In 2018, according to the International Energy Agency (IEA), some 1,790 hydrogen vehicles have been used in China out of 12,952 vehicles worldwide; the Chinese fleet has grown to 6,180 units out of 23,354 at the end of 2019. And by 2025, China plans to increase the number of buses and trucks using fuel cells to 50,000, increasing to 1 million by 2030.

In addition, by 2035, according to official plans from the Chinese authorities, half of the vehicles sold should be climate neutral, while the other half should be powered by hybrid engines or fuel cells. A similar change will need to occur in Japan, where the IEA projects the number of fuel cell vehicles to increase from 3,633 in 2019 to 200,000 in 2025 and 811,200 in 2030.

Russia has its competitive advantage in the development of hydrogen energy, taking into account both the global leadership in natural gas reserves (used for blue hydrogen stored in ammonia) and more than 50 years of experience in nuclear and hydroelectricity, necessary for the production of yellow and green hydrogen. Understanding of these benefits is already reflected in regulatory plans: for example, according to the energy strategy adopted last year, Russia increase its hydrogen exports from 200,000 tonnes in 2024 to 2 million tonnes in 2035.

Towards a new trade agreement

We must admit, however, that a long-term strategy requires long-term investment, while the latter requires a sure return. To ensure that there is a horizon to plan for your business, you don’t necessarily have to rely on budget support – this is where exclusive trade agreements can come in. This is exactly what the Trump administration did in January 2020, concluding a deal this forced China to increase U.S. imports by $ 200 billion above the 2017 level in two years, including energy ($ 52.4 billion), industrial production ($ 77.7 billion ) and agriculture ($ 32 billion). The deal, among other effects, boosted US oil exports to China: supplies rose to 482,000 barrels per day (bpd) after a drop at 137,000 bpd in 2019 against a backdrop of trade wars.

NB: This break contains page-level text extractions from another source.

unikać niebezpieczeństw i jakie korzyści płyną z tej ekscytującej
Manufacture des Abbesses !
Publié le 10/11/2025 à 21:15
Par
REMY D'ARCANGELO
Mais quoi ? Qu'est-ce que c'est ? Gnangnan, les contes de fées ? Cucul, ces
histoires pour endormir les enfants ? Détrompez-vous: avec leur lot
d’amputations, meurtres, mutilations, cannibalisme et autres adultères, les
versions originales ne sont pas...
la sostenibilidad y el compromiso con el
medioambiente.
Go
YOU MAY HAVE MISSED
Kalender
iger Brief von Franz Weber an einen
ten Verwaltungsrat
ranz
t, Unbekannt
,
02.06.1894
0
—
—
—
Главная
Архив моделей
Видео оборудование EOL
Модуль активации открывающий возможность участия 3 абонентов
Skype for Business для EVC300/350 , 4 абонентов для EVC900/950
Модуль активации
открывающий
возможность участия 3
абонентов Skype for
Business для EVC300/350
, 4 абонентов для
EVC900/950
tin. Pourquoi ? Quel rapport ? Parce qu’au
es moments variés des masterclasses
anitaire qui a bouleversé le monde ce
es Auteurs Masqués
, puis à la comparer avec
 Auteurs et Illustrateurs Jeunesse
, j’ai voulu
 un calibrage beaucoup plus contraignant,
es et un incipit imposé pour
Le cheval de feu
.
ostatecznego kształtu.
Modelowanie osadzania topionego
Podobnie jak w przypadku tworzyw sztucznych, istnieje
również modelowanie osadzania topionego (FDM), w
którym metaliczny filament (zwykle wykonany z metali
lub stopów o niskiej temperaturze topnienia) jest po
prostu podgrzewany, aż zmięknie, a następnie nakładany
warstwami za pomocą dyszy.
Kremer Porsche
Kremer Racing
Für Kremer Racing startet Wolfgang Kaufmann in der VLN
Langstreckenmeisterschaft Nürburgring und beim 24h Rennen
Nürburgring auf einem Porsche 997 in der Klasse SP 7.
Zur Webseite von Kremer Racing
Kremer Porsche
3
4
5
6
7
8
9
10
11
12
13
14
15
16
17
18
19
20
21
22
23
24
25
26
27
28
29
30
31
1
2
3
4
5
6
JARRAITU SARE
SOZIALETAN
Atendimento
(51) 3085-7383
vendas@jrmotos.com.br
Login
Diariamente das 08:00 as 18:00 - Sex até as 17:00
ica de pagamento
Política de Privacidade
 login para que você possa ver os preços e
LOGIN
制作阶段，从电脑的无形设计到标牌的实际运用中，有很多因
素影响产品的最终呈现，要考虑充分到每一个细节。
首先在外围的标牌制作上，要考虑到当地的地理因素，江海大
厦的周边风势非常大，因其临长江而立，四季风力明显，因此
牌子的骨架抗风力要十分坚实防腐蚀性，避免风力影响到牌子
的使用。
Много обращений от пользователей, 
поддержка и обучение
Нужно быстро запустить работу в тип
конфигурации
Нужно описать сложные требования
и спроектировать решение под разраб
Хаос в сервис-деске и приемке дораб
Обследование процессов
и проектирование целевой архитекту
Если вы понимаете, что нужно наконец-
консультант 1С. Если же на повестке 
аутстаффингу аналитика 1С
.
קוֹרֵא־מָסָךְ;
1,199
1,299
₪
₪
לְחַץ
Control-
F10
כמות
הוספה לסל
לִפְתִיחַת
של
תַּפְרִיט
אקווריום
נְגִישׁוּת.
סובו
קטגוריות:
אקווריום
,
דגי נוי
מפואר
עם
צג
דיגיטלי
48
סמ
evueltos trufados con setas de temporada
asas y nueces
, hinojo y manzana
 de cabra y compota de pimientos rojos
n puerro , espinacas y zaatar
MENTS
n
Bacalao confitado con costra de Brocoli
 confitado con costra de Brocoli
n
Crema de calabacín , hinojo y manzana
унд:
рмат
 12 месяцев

An exclusive trade deal between Russia and China could be smaller in volume and longer (aimed at increasing trade revenue by $ 100 billion in at least five years) to help resume, for example, the project Eastern Petrochemical Company, in which ChemChina planned to participate before but that stayed on paper. In return, Russia could extend the tax advantages, now granted to residents of priority economic and social development territories (TOSER), to all projects with Chinese participation. Thus, the success of the cooperation between Sibur and Sinopec in the GCC of Love would be reproduced and should give new impetus to bilateral relations.